Une cascade de frisson dévala mon échine dorsale. Néanmoins, je conservais mon air sérieux. Ce n'était pas la première fois que je me confrontais à cette brute sans cervelle, je m'en étais toujours bien tirée. Je préférai cependant qu'il s'en prenne à moi, plutôt à Stev'. Ce dernier s'interposa entre nous de manière timide, en demeurant proche de moi.

— Fous-lui la paix, Rivers, souffla-t-il d'un ton insistant.

Mes yeux emplis d'aplomb demeurèrent implantés dans les iris ténébreux de mon ennemi. Ses lèvres étaient pincées, la frustration montait en lui et moi, la satisfaction me gagnait. Il ne pouvait pas nous toucher, pas dans l'enceinte du lycée. Alex finit par me relâcher, sans doute avait-il perçu le regard appuyé d'un des professeurs braqué sur nous, qui était prêt à nous bondir dessus au moindre geste violent.

— Je n'en ai pas fini avec vous.

Il m'adressa un dernier regard obscur avant de nous tourner les talons, s'en aller au loin pour se fondre dans la foule. Tout en poussant un soupir de soulagement qui délesta mon estomac de ce nœud insupportable, je poursuivis ma route.

— Quel crétin, ce Rivers, grogna Steven.

Je lui témoignai un sourire attendri. Depuis peu, il essayait de s'imposer face aux autres, sous mes encouragements. C'était quelque chose qu'il n'était pas parvenu à faire autrefois, ce qui lui avait valu cette étiquette de trouillard. De façon inattendue, il passa un bras affectueux autour de moi pour me plaquer contre son corps.

— Ma petite voisine d'utérus, ne te laisse pas atteindre par ce qu'il te dit. Tu es magnifique.

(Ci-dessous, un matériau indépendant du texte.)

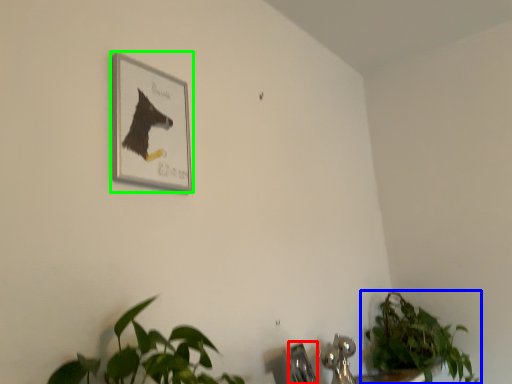 Question: Considering the real-world distances, which object is farthest from faucet (highlighted by a red box)? houseplant (highlighted by a blue box) or picture frame (highlighted by a green box)?

Choices:
 (A) houseplant
 (B) picture frame

Answer: (B) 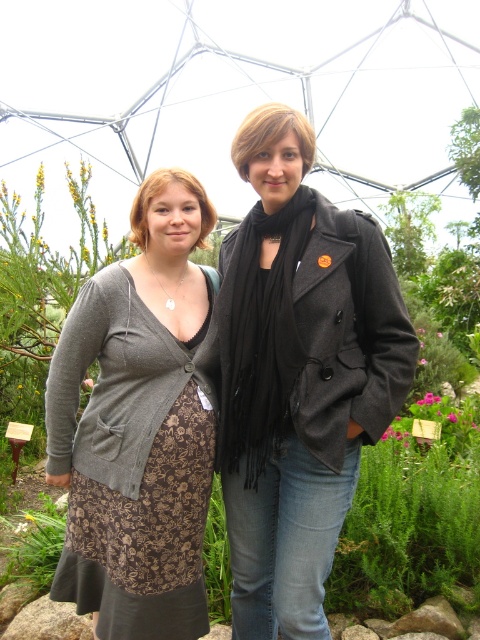 Is matte gray cardigan at center further to the viewer compared to matte brown dress at center?

No, matte gray cardigan at center is in front of matte brown dress at center.

Who is taller, matte gray cardigan at center or matte brown dress at center?

matte gray cardigan at center

Which is behind, point (202, 413) or point (200, 202)?

The point (200, 202) is behind.

At what (x,y) coordinates should I click in order to perform the action: click on matte gray cardigan at center. Please return your answer as a coordinate pair (x, y). The image size is (480, 640). Looking at the image, I should click on (139, 426).

Between green leafy plant at lower left and matte brown dress at center, which one is positioned lower?

green leafy plant at lower left

Can you confirm if green leafy plant at lower left is wider than matte brown dress at center?

Correct, the width of green leafy plant at lower left exceeds that of matte brown dress at center.

Image resolution: width=480 pixels, height=640 pixels. I want to click on green leafy plant at lower left, so click(x=35, y=544).

Where is `green leafy plant at lower left`? The height and width of the screenshot is (640, 480). green leafy plant at lower left is located at coordinates (35, 544).

From the picture: Does matte gray cardigan at center appear on the right side of matte black scarf at center?

No, matte gray cardigan at center is not to the right of matte black scarf at center.

From the picture: Can you confirm if matte gray cardigan at center is taller than matte black scarf at center?

Indeed, matte gray cardigan at center has a greater height compared to matte black scarf at center.

At what (x,y) coordinates should I click in order to perform the action: click on matte gray cardigan at center. Please return your answer as a coordinate pair (x, y). Looking at the image, I should click on (139, 426). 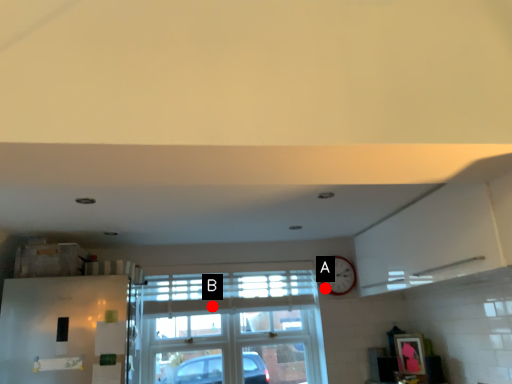 Question: Two points are circled on the image, labeled by A and B beside each circle. Which point is farther to the camera?

Choices:
 (A) A is further
 (B) B is further

Answer: (A) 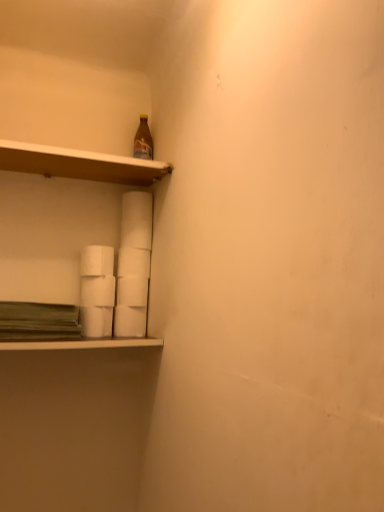 Where is `white matte paper towel at lower left, which ranks as the 6th paper towel in bottom-to-top order`? This screenshot has height=512, width=384. white matte paper towel at lower left, which ranks as the 6th paper towel in bottom-to-top order is located at coordinates (97, 261).

The image size is (384, 512). What do you see at coordinates (133, 262) in the screenshot?
I see `white matte paper towel at center, arranged as the 2th paper towel when viewed from the top` at bounding box center [133, 262].

At what (x,y) coordinates should I click in order to perform the action: click on white matte paper towel at center, the third paper towel viewed from the top. Please return your answer as a coordinate pair (x, y). The width and height of the screenshot is (384, 512). Looking at the image, I should click on (98, 291).

What is the approximate height of wooden shelf at upper left?

wooden shelf at upper left is 2.14 inches in height.

The image size is (384, 512). Find the location of `white matte paper towels at lower center`. white matte paper towels at lower center is located at coordinates 81,344.

What do you see at coordinates (81, 344) in the screenshot? Image resolution: width=384 pixels, height=512 pixels. I see `white matte paper towels at lower center` at bounding box center [81, 344].

You are a GUI agent. You are given a task and a screenshot of the screen. Output one action in this format:
    pyautogui.click(x=<x>, y=<y>)
    Task: Click on the white matte paper towel at lower center, which is the first paper towel in bottom-to-top order
    The height and width of the screenshot is (512, 384).
    Given the screenshot: What is the action you would take?
    pyautogui.click(x=130, y=321)

Does wooden shelf at upper left contain white matte paper towel at lower left, acting as the 1th paper towel starting from the top?

Definitely not — white matte paper towel at lower left, acting as the 1th paper towel starting from the top, is not inside wooden shelf at upper left.

Considering the positions of objects wooden shelf at upper left and white matte paper towel at lower left, which ranks as the 6th paper towel in bottom-to-top order, in the image provided, who is behind, wooden shelf at upper left or white matte paper towel at lower left, which ranks as the 6th paper towel in bottom-to-top order,?

white matte paper towel at lower left, which ranks as the 6th paper towel in bottom-to-top order, is further away from the camera.

Are wooden shelf at upper left and white matte paper towel at lower left, acting as the 1th paper towel starting from the top, far apart?

wooden shelf at upper left is actually quite close to white matte paper towel at lower left, acting as the 1th paper towel starting from the top.

Considering the points (95, 177) and (85, 256), which point is in front, point (95, 177) or point (85, 256)?

The point (85, 256) is closer to the camera.

Between point (135, 336) and point (137, 270), which one is positioned behind?

The point (137, 270) is farther from the camera.

Are white matte paper towel at lower center, the 6th paper towel from the top, and white matte paper towel at center, arranged as the 2th paper towel when viewed from the top, located far from each other?

white matte paper towel at lower center, the 6th paper towel from the top, is actually quite close to white matte paper towel at center, arranged as the 2th paper towel when viewed from the top.

Considering the sizes of objects white matte paper towel at lower center, which is the first paper towel in bottom-to-top order, and white matte paper towel at center, which is counted as the fifth paper towel, starting from the bottom, in the image provided, who is shorter, white matte paper towel at lower center, which is the first paper towel in bottom-to-top order, or white matte paper towel at center, which is counted as the fifth paper towel, starting from the bottom,?

With less height is white matte paper towel at center, which is counted as the fifth paper towel, starting from the bottom.

Is white matte paper towel at lower left, which ranks as the 6th paper towel in bottom-to-top order, oriented away from white matte paper towel at center, marked as the 4th paper towel in a bottom-to-top arrangement?

That's not correct — white matte paper towel at lower left, which ranks as the 6th paper towel in bottom-to-top order, is not looking away from white matte paper towel at center, marked as the 4th paper towel in a bottom-to-top arrangement.

Image resolution: width=384 pixels, height=512 pixels. Find the location of `the 1st paper towel to the right of the white matte paper towel at lower left, which ranks as the 6th paper towel in bottom-to-top order, starting your count from the anchor`. the 1st paper towel to the right of the white matte paper towel at lower left, which ranks as the 6th paper towel in bottom-to-top order, starting your count from the anchor is located at coordinates (98, 291).

Which of these two, white matte paper towel at lower left, which ranks as the 6th paper towel in bottom-to-top order, or white matte paper towel at center, the third paper towel viewed from the top, is thinner?

Thinner between the two is white matte paper towel at lower left, which ranks as the 6th paper towel in bottom-to-top order.

From the image's perspective, is white matte paper towel at lower left, acting as the 1th paper towel starting from the top, over white matte paper towel at center, marked as the 4th paper towel in a bottom-to-top arrangement?

Yes, from the image's perspective, white matte paper towel at lower left, acting as the 1th paper towel starting from the top, is over white matte paper towel at center, marked as the 4th paper towel in a bottom-to-top arrangement.

Based on their sizes in the image, would you say white matte paper towels at lower center is bigger or smaller than white matte paper towel at center, arranged as the 2th paper towel when viewed from the top?

In the image, white matte paper towels at lower center appears to be larger than white matte paper towel at center, arranged as the 2th paper towel when viewed from the top.

From a real-world perspective, is white matte paper towels at lower center positioned over white matte paper towel at center, arranged as the 2th paper towel when viewed from the top, based on gravity?

No, from a real-world perspective, white matte paper towels at lower center is not above white matte paper towel at center, arranged as the 2th paper towel when viewed from the top.

Is white matte paper towels at lower center thinner than white matte paper towel at center, which is counted as the fifth paper towel, starting from the bottom?

Incorrect, the width of white matte paper towels at lower center is not less than that of white matte paper towel at center, which is counted as the fifth paper towel, starting from the bottom.

Is point (86, 343) closer or farther from the camera than point (119, 267)?

Point (86, 343) appears to be closer to the viewer than point (119, 267).

Measure the distance from white matte paper towels at lower center to wooden shelf at upper left.

white matte paper towels at lower center is 53.75 centimeters away from wooden shelf at upper left.

Considering the relative sizes of white matte paper towels at lower center and wooden shelf at upper left in the image provided, is white matte paper towels at lower center thinner than wooden shelf at upper left?

Incorrect, the width of white matte paper towels at lower center is not less than that of wooden shelf at upper left.

Considering the relative sizes of white matte paper towels at lower center and wooden shelf at upper left in the image provided, is white matte paper towels at lower center shorter than wooden shelf at upper left?

Yes.

Is point (116, 341) in front of point (131, 170)?

Yes, point (116, 341) is closer to viewer.

Which of these two, white matte paper towel at center, marked as the 4th paper towel in a bottom-to-top arrangement, or white matte paper towel at lower left, acting as the 1th paper towel starting from the top, stands shorter?

Standing shorter between the two is white matte paper towel at center, marked as the 4th paper towel in a bottom-to-top arrangement.

From a real-world perspective, which is physically above, white matte paper towel at center, marked as the 4th paper towel in a bottom-to-top arrangement, or white matte paper towel at lower left, acting as the 1th paper towel starting from the top?

white matte paper towel at lower left, acting as the 1th paper towel starting from the top, is physically above.

Is point (102, 289) less distant than point (113, 255)?

Yes, point (102, 289) is in front of point (113, 255).

In order to click on the 2nd paper towel positioned above the white matte paper towel at center, marked as the 4th paper towel in a bottom-to-top arrangement (from the image's perspective) in this screenshot , I will do `click(97, 261)`.

Is white matte paper towel at lower left, which ranks as the 6th paper towel in bottom-to-top order, outside of white matte paper towels at lower center?

Yes, white matte paper towel at lower left, which ranks as the 6th paper towel in bottom-to-top order, is located beyond the bounds of white matte paper towels at lower center.

Which of these two, white matte paper towel at lower left, which ranks as the 6th paper towel in bottom-to-top order, or white matte paper towels at lower center, stands taller?

white matte paper towel at lower left, which ranks as the 6th paper towel in bottom-to-top order.

From the image's perspective, is white matte paper towel at lower left, which ranks as the 6th paper towel in bottom-to-top order, located above white matte paper towels at lower center?

Yes, from the image's perspective, white matte paper towel at lower left, which ranks as the 6th paper towel in bottom-to-top order, is over white matte paper towels at lower center.

Can you confirm if white matte paper towel at lower left, which ranks as the 6th paper towel in bottom-to-top order, is positioned to the left of white matte paper towels at lower center?

No, white matte paper towel at lower left, which ranks as the 6th paper towel in bottom-to-top order, is not to the left of white matte paper towels at lower center.

This screenshot has height=512, width=384. I want to click on the 1st paper towel positioned below the wooden shelf at upper left (from the image's perspective), so click(x=97, y=261).

From the image's perspective, starting from the white matte paper towel at lower center, the 6th paper towel from the top, which paper towel is the 4th one above? Please provide its 2D coordinates.

[(133, 262)]

Looking at the image, which one is located further to white matte paper towel at center, arranged as the 2th paper towel when viewed from the top, white matte paper towel at lower left, which ranks as the 6th paper towel in bottom-to-top order, or white matte paper towel at lower left, the 2th paper towel from the bottom?

white matte paper towel at lower left, the 2th paper towel from the bottom, lies further to white matte paper towel at center, arranged as the 2th paper towel when viewed from the top, than the other object.

Considering their positions, is white matte paper towel at lower left, the 2th paper towel from the bottom, positioned closer to wooden shelf at upper left than white matte paper towels at lower center?

white matte paper towel at lower left, the 2th paper towel from the bottom.

Based on their spatial positions, is white matte paper towel at center, which is counted as the fifth paper towel, starting from the bottom, or white matte paper towels at lower center closer to white matte paper towel at lower left, the 2th paper towel from the bottom?

white matte paper towels at lower center is positioned closer to the anchor white matte paper towel at lower left, the 2th paper towel from the bottom.

Estimate the real-world distances between objects in this image. Which object is closer to white matte paper towel at lower center, which is the first paper towel in bottom-to-top order, wooden shelf at upper left or white matte paper towel at center, arranged as the 2th paper towel when viewed from the top?

white matte paper towel at center, arranged as the 2th paper towel when viewed from the top, is closer to white matte paper towel at lower center, which is the first paper towel in bottom-to-top order.

From the image, which object appears to be farther from white matte paper towel at center, the third paper towel viewed from the top, white matte paper towels at lower center or wooden shelf at upper left?

Based on the image, wooden shelf at upper left appears to be further to white matte paper towel at center, the third paper towel viewed from the top.

Which object lies nearer to the anchor point wooden shelf at upper left, white matte paper towels at lower center or white matte paper towel at center, placed as the third paper towel when sorted from bottom to top?

white matte paper towel at center, placed as the third paper towel when sorted from bottom to top, is closer to wooden shelf at upper left.

Based on their spatial positions, is wooden shelf at upper left or white matte paper towel at lower center, which is the first paper towel in bottom-to-top order, closer to white matte paper towel at center, the fourth paper towel from the top?

Based on the image, white matte paper towel at lower center, which is the first paper towel in bottom-to-top order, appears to be nearer to white matte paper towel at center, the fourth paper towel from the top.

Looking at the image, which one is located closer to white matte paper towel at center, placed as the third paper towel when sorted from bottom to top, white matte paper towel at lower left, the 2th paper towel from the bottom, or white matte paper towels at lower center?

white matte paper towel at lower left, the 2th paper towel from the bottom.

In order to click on paper towel located between white matte paper towels at lower center and white matte paper towel at center, marked as the 4th paper towel in a bottom-to-top arrangement, in the depth direction in this screenshot , I will do `click(96, 321)`.

I want to click on paper towel between wooden shelf at upper left and white matte paper towel at center, arranged as the 2th paper towel when viewed from the top, vertically, so click(x=97, y=261).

Je sentis le chaud me monter aux joues et emplir mon cœur. Stev' avait toujours les mots qu'il fallait pour me remonter le moral. Aussi, il reconnaissait les moments où il pouvait ajouter sa touche d'humour en usant de ce surnom qu'il réservait qu'à moi. Voisine d'utérus.
Un ricanement s'échappa de ses lèvres, au plus grand plaisir de mon jumeau. À mon tour, je passai mon bras derrière son dos et nous foulâmes le couloir d'un pas déterminé. C'était comme ça qu'on fonctionnait. Lorsque l'un n'avait plus assez d'énergie, l'autre se collait à lui pour le transfert.

— Mais je m'en fous de ce qu'il me balance. Ça ne me touche plus, parce que je sais que...

Durant la fraction de seconde qui suivit, j'aperçus une porte en bois qui s'abattit sur mon visage. L'ayant remarqué trop tardivement, je n'eus pas le temps de l'esquiver. Une douleur virulente électrisa mon visage, notamment mon nez. Oh, bordel !

Sous l'effet du mal, je portai mes mains à mon visage en grimaçant. Les yeux clos, je priai pour que rien ne soit cassé. Autour de moi, j'entendais les rires des élèves témoins de cette scène. J'espérai que personne n'avait filmé ça, au risque de finir sur le net et d'aggraver ma réputation au lycée.

Lorsque je rouvris mes paupières, mes iris se posèrent sur un jeune homme à la chevelure blonde qui venait de quitter la salle. Lorsque son regard croisa le mien, il m'étudia longuement, avec une curiosité présente sur les traits de son visage. Je me surpris à le détailler également. Il était vêtu d'une veste en jean, avec un T-shirt portant le nom de Green Day. J'étais prête à parier qu'il portait ce haut en ignorant que c'était un groupe de punk rock. Un ignorant, comme la plupart des élèves de ce lycée.

— Tu ne peux pas faire attention ? Débile profond ! aboyai-je, agacée par son silence et sa manière de me reluquer d'un regard insistant.

Sans lui laisser le temps de répondre, je poursuivis ma route sur un pas furieux. Ma destination ayant changé, j'avançai en direction des toilettes pour mettre un peu d'eau froide sur mon nez endolori.

— Polly, c'était lui, me souffla Steven.

— Qui lui ? questionnai-je sans comprendre de quoi il me parlait.

— Le nouveau !

Je m'arrêtai et le toisai d'un air confus. Lui, le nouveau ? Je n'avais pas entendu son accent, mais en même temps, je ne lui avais pas laissé l'occasion d'en placer une. Mais qu'est-ce que ça pouvait faire ? C'était un débile profond qui n'avait même pas pris la peine de s'excuser. Au lieu de cela, il s'était contenté de me contempler comme si j'étais une bête de foire.

— Maudit Angleterrien.

— C'est un Anglais, me corrigea Steven.

Mon agacement emplissait presque la totalité de mon esprit. Je ne pris pas la peine de répondre à mon frère et fonçai dans les toilettes. Stev' m'attendait devant l'entrée, le temps que je puisse me remettre du choc subi.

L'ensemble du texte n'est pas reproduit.